(Publicado en Escuela el 15 de diciembre de 2016)
“Virgencita, virgencita, que me quede como estoy”. En los últimos meses esta plegaria se ha extendido por centros de secundaria, administraciones autonómicas y universidades ante una de las herencias más envenenadas que nos ha dejado el wertismo. Y es que la PAU casi nos parece perfecta comparada con esa oxidada bisagra que la LOMCE ha puesto entre el bachillerato y la universidad.
Las
palabras importan. Por eso no fue inocente el cambio que se produjo hace años
desde una prueba pensada para la selección (la vieja selectividad) hacia otra
(la PAU) orientada principalmente a ordenar el acceso a los estudios con límite
de plazas.

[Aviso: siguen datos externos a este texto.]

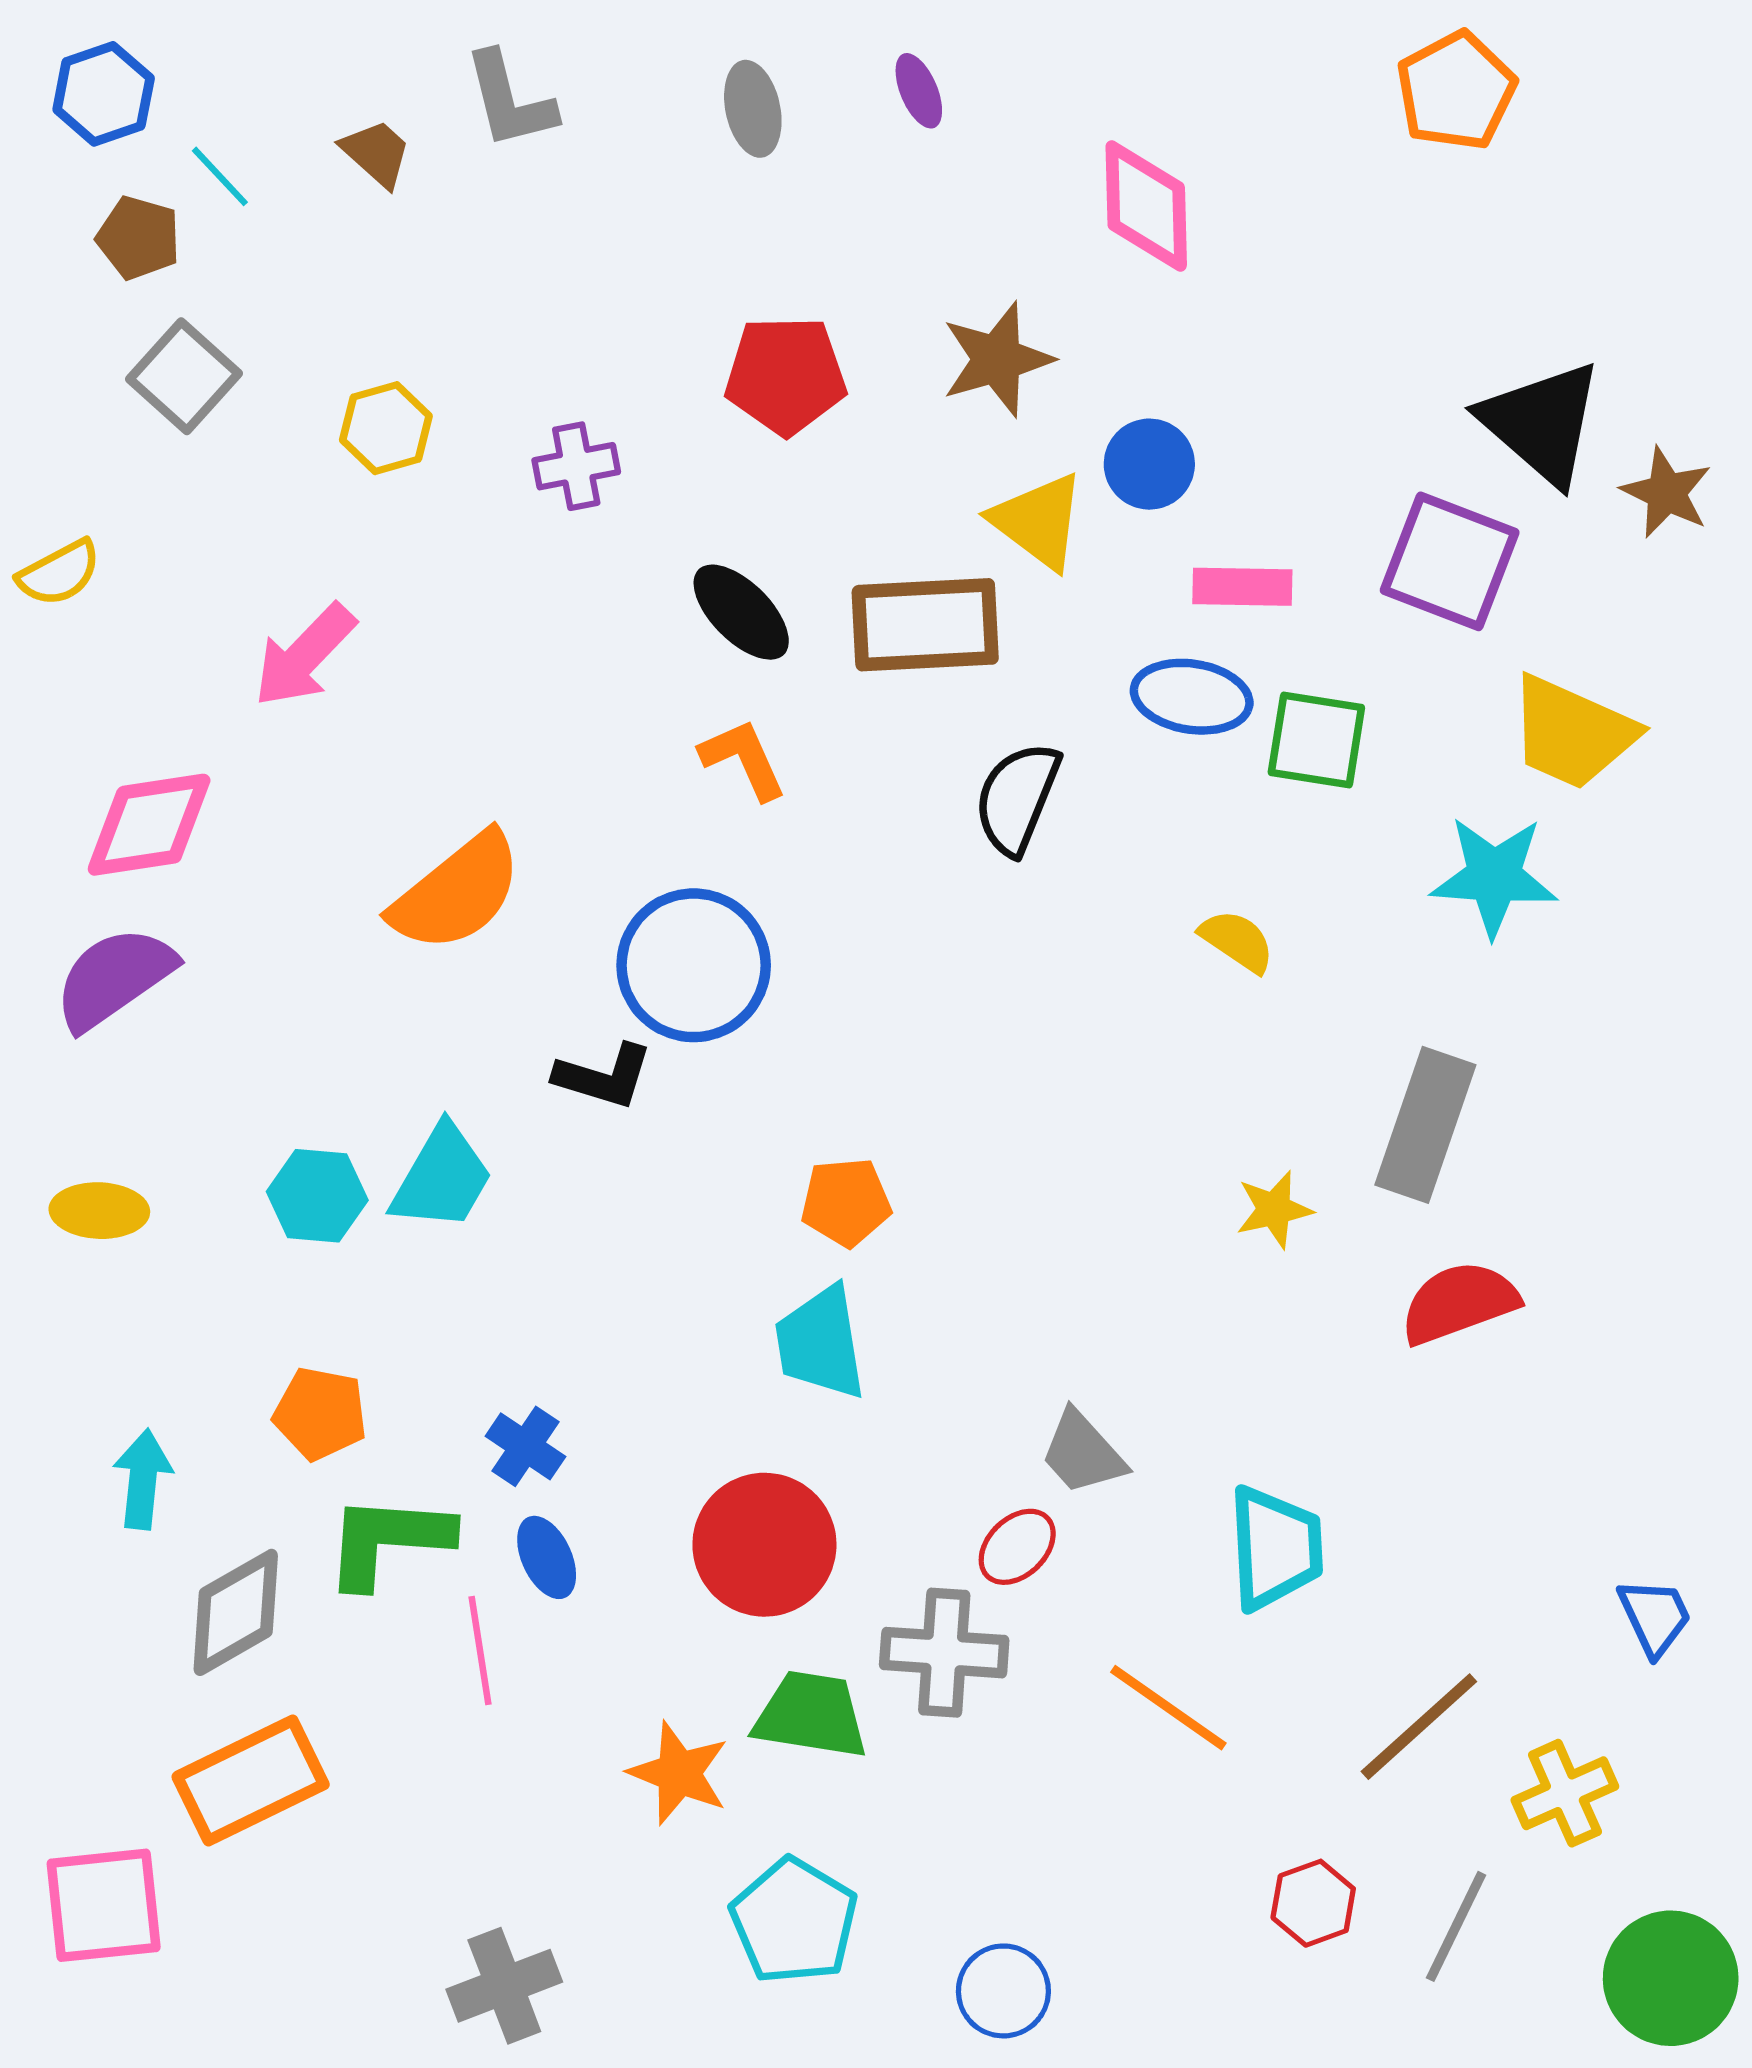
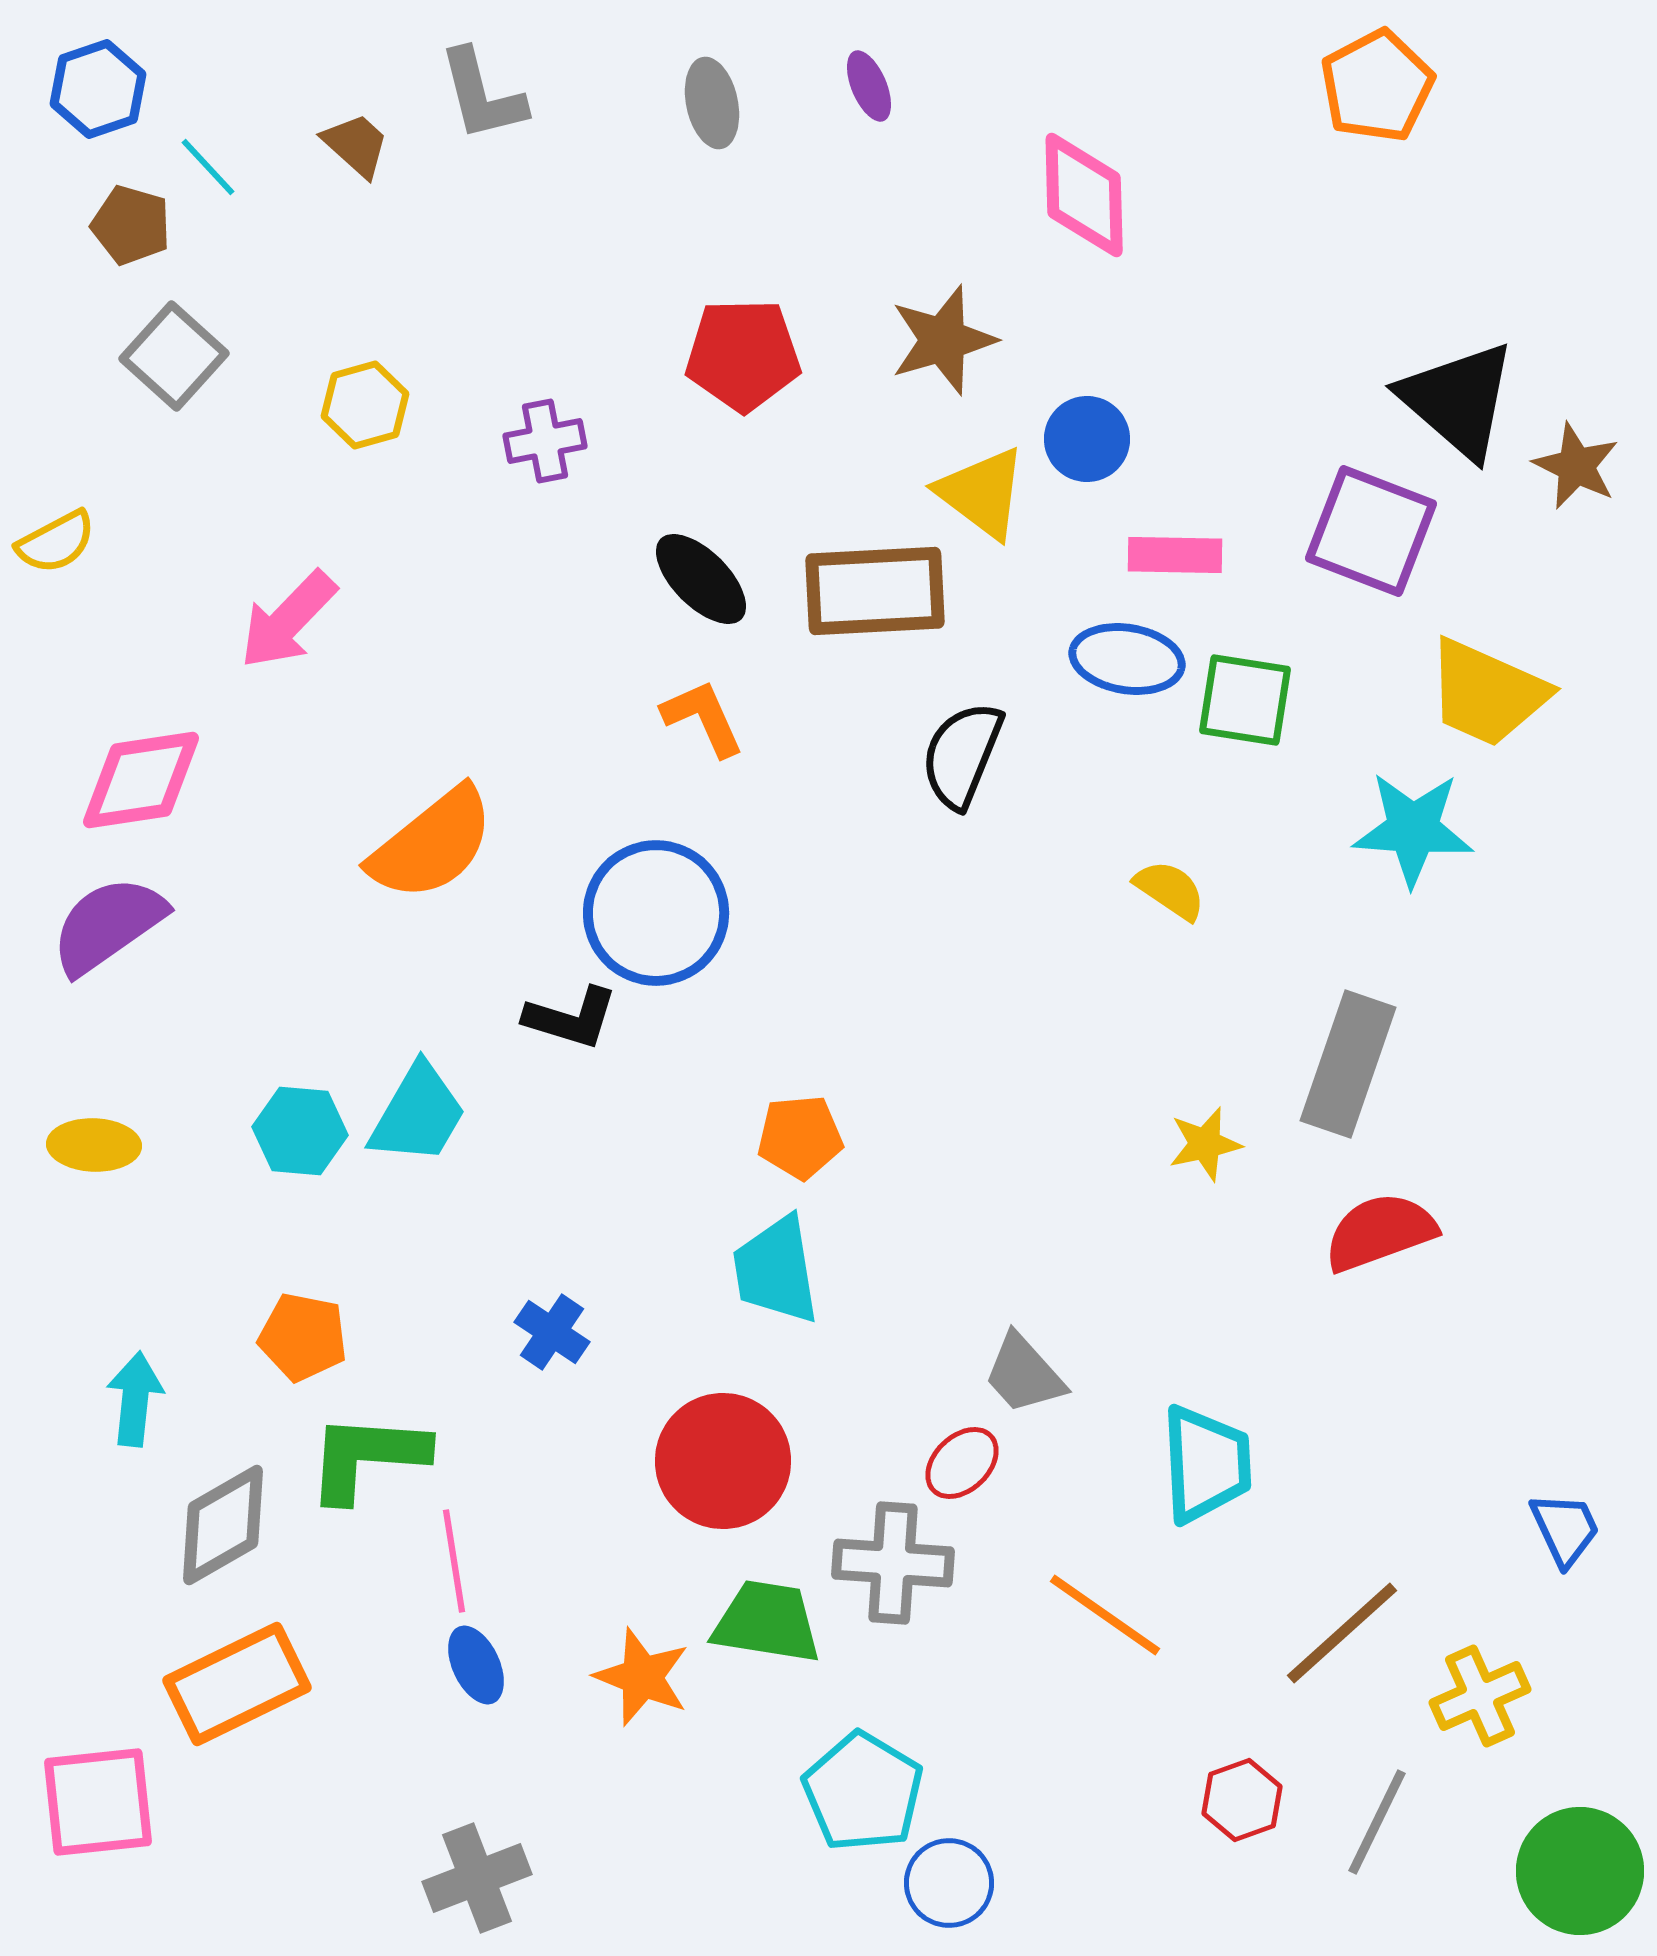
blue cross: (525, 1446) -> (552, 1332), moved
blue ellipse: (547, 1557) -> (476, 1665), moved
cyan pentagon: (794, 1921) -> (863, 1792), moved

Con la LOMCE nos enfrentamos a un nuevo dispositivo que es primo
hermano de aquellas viejas reválidas que hasta en el nombre desconfiaban de los
alumnos y los profesores.
Además
de establecer un bachillerato mucho menos flexible en el que no será inocuo el
nuevo lugar que ocupan las Matemáticas (ahora materia común en sustitución de Historia
de la Filosofía en segundo y de Ciencias para el Mundo Contemporáneo en
primero), la LOMCE introduce en el artículo 36 bis una evaluación final por la
que los alumnos tendrían que examinarse del doble de materias que en la PAU con
muchas menos oportunidades de elección de las que había antes.